Mechanism of Action
The primary mode of action of GLUCOTROL in experimental animals appears to be the stimulation of insulin secretion from the beta cells of pancreatic islet tissue and is thus dependent on functioning beta cells in the pancreatic islets. In humans, GLUCOTROL appears to lower the blood glucose acutely by stimulating the release of insulin from the pancreas, an effect dependent upon functioning beta cells in the pancreatic islets. The mechanism by which GLUCOTROL lowers blood glucose during long-term administration has not been clearly established. In man, stimulation of insulin secretion by GLUCOTROL in response to a meal is undoubtedly of major importance. Fasting insulin levels are not elevated even on long-term GLUCOTROL administration, but the postprandial insulin response continues to be enhanced after at least 6 months of treatment. The insulinotropic response to a meal occurs within 30 minutes after an oral dose of GLUCOTROL in diabetic patients, but elevated insulin levels do not persist beyond the time of the meal challenge. Extrapancreatic effects may play a part in the mechanism of action of oral sulfonylurea hypoglycemic drugs.
Blood sugar control persists in some patients for up to 24 hours after a single dose of GLUCOTROL, even though plasma levels have declined to a small fraction of peak levels by that time (see Pharmacokinetics below).
Some patients fail to respond initially, or gradually lose their responsiveness to sulfonylurea drugs, including GLUCOTROL. Alternatively, GLUCOTROL may be effective in some patients who have not responded or have ceased to respond to other sulfonylureas.
It has been shown that GLUCOTROL therapy was effective in controlling blood sugar without deleterious changes in the plasma lipoprotein profiles of patients treated for NIDDM.
In a placebo-controlled, crossover study in normal volunteers, GLUCOTROL had no antidiuretic activity and, in fact, led to a slight increase in free water clearance.

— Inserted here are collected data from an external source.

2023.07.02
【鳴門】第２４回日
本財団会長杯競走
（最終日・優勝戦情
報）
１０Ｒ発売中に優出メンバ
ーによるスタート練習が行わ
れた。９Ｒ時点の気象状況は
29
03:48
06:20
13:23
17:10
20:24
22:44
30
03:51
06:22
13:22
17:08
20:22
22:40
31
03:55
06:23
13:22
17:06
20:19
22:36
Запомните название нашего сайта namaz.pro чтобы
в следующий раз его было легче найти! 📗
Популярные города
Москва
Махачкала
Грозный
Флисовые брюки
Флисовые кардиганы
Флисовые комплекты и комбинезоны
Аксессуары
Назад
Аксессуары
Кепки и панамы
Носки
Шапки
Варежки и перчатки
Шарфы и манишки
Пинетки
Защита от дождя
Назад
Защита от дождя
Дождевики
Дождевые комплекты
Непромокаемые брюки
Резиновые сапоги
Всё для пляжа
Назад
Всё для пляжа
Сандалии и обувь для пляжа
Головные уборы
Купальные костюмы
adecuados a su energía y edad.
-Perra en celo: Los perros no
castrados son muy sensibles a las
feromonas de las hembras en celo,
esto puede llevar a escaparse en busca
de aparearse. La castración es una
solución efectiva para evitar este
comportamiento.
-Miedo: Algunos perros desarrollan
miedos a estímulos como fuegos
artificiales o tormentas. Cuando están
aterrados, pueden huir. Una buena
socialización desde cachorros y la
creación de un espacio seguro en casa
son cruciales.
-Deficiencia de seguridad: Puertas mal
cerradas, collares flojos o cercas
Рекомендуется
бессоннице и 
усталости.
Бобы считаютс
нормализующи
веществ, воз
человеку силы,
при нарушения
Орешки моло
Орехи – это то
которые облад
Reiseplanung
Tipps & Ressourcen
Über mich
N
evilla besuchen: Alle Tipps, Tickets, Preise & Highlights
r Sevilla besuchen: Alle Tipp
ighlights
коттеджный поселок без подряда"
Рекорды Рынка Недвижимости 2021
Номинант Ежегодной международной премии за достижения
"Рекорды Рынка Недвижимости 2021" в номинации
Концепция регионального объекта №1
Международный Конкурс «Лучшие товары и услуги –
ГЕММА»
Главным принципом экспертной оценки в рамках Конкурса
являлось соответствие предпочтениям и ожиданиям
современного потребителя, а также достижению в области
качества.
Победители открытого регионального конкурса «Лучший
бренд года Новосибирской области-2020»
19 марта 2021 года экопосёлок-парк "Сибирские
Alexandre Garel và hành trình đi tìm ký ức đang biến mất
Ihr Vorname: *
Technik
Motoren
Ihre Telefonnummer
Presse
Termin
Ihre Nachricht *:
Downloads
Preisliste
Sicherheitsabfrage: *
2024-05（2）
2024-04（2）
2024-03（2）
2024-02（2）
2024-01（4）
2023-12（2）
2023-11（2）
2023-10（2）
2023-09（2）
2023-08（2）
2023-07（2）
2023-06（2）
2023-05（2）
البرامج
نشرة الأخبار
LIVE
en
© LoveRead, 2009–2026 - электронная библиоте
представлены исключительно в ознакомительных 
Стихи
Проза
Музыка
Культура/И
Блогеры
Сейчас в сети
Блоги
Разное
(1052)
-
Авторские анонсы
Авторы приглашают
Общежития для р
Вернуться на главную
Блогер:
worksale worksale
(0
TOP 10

Gastrointestinal absorption of GLUCOTROL in man is uniform, rapid, and essentially complete. Peak plasma concentrations occur 1–3 hours after a single oral dose. The half-life of elimination ranges from 2–4 hours in normal subjects, whether given intravenously or orally. The metabolic and excretory patterns are similar with the two routes of administration, indicating that first-pass metabolism is not significant. GLUCOTROL does not accumulate in plasma on repeated oral administration. Total absorption and disposition of an oral dose was unaffected by food in normal volunteers, but absorption was delayed by about 40 minutes. Thus, GLUCOTROL was more effective when administered about 30 minutes before, rather than with, a test meal in diabetic patients. Protein binding was studied in serum from volunteers who received either oral or intravenous GLUCOTROL and found to be 98–99% one hour after either route of administration. The apparent volume of distribution of GLUCOTROL after intravenous administration was 11 liters, indicative of localization within the extracellular fluid compartment. In mice, no GLUCOTROL or metabolites were detectable autoradiographically in the brain or spinal cord of males or females, nor in the fetuses of pregnant females. In another study, however, very small amounts of radioactivity were detected in the fetuses of rats given labelled drug.
The metabolism of GLUCOTROL is extensive and occurs mainly in the liver. The primary metabolites are inactive hydroxylation products and polar conjugates and are excreted mainly in the urine. Less than 10% unchanged GLUCOTROL is found in the urine.